Unsere ehrliche Einschätzung

Aucklands Craft-Beer-Szene ist eine wirklich lohnende, günstigere, unverbindlichere Alternative oder Ergänzung zum berühmteren Weinangebot der Stadt – keine Fähre, keine Ganztagesbuchung nötig, und leicht in einen freien Nachmittag oder Abend einzuplanen ohne viel Vorausplanung. Kingsland ist dank seiner Fußläufigkeit und Bahnanbindung für die meisten Besucher der beste Startpunkt; die K Road belohnt alle, die eine rauere, eklektischere Szene möchten; und Britomart eignet sich für einen Abend, der Bier mit einem richtigen Abendessen kombiniert. Er wird einen dedizierten Waiheke-Weintag nicht als Reisehighlight ersetzen, aber als flexible, leicht einzuplanende Aktivität verdient er sich seinen Platz auf den meisten Auckland-Reiserouten.

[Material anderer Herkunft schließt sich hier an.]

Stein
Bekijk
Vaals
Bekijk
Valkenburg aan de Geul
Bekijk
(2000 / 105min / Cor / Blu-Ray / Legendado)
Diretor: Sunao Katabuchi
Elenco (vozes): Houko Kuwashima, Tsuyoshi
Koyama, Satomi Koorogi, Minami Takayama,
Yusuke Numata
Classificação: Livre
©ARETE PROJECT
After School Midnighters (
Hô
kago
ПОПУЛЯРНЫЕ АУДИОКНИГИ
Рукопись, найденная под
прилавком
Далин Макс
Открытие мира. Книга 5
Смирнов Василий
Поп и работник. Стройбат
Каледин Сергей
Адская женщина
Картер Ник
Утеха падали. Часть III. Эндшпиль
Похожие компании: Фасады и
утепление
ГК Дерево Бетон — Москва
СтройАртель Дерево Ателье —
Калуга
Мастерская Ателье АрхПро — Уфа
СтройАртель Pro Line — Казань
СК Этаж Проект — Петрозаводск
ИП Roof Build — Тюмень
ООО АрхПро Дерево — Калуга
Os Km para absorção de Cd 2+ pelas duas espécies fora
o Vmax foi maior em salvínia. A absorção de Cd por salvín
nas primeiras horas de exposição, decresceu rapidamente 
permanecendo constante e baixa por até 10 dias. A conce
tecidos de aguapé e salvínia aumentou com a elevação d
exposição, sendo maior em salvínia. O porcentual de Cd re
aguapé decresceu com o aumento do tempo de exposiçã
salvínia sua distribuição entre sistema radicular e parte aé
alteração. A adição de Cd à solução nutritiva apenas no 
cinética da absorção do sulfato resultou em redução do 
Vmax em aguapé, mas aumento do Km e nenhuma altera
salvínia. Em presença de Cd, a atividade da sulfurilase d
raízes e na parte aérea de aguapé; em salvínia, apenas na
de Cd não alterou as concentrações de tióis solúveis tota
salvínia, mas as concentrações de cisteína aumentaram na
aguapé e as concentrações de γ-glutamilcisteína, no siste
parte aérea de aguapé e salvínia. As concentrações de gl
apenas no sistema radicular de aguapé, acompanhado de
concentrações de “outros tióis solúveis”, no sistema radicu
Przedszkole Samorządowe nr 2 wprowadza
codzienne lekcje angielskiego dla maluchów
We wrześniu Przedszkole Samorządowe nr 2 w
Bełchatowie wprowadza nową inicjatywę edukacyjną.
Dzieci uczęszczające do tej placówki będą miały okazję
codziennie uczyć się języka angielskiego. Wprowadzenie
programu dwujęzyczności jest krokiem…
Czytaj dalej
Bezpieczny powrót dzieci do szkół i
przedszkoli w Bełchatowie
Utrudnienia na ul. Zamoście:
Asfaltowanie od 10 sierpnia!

Häufig gestellte Fragen zu Auckland Craft Beer: Brauereien, Taprooms und wo Sie anfangen sollten

  • Ist Craft Beer in Auckland teuer?
    Ein Pint Craft Beer kostet in einem Taproom oder einer Bar typischerweise NZD 10-14, etwas mehr als der Bereich NZD 8-12 für Standard-Handelsbier. Flights mit vier bis sechs kleineren Verkostungsgläsern kosten meist NZD 18-26 – eine gute Art, breit zu probieren, ohne sich auf volle Pints festzulegen.
  • Bieten Aucklands Brauereien Führungen an?
    Manche größeren Brauereien bieten geplante Führungen und Verkostungen an, meist mit Vorabbuchung, während die meisten kleineren Taprooms als Walk-in-Bars ohne formelle Führungen funktionieren – Sie können einfach ein Flight bestellen und sich mit dem Personal über das Angebot unterhalten.
  • Für welche Bierstile ist Neuseeland bekannt?
    Neuseelands Craft-Beer-Szene ist besonders für hopfenbetonte Pale Ales und IPAs bekannt, die markante lokale Hopfensorten zur Geltung bringen, ergänzt durch ein wachsendes Angebot an Sauerbieren, Lagern und im Fass gereiften Stilen, da die Szene sich im letzten Jahrzehnt weiterentwickelt hat.
  • Kann ich eine Brauerei-Tour auf eigene Faust ohne Auto machen?
    Ja, besonders in Kingsland, das gut zu Fuß erreichbar und mit der Western Line vom CBD aus gut angebunden ist. Eine Tour über weiter auseinanderliegende Vororte ist praktischer mit einem Rideshare oder einer geführten Tour, die den Transport zwischen den Stopps übernimmt.
  • Sind Aucklands Brauereien familienfreundlich?
    Viele Taprooms heißen Familien tagsüber willkommen, manche mit Food Trucks und für Kinder geeigneten Außensitzplätzen, wobei das je nach Lokal variiert und sich abends eher zu einer Erwachsenenatmosphäre verschiebt.
  • Gibt es eine Option für einen Fahrer bei einer Brauerei-Tour?
    Ja – die meisten Brauereien bieten alkoholfreie Optionen für Fahrer an, und Rideshare oder Taxi sind der einfachste Weg für eine Tour mit mehreren Stopps, wenn niemand in Ihrer Gruppe für den ganzen Ausflug nüchtern bleiben möchte.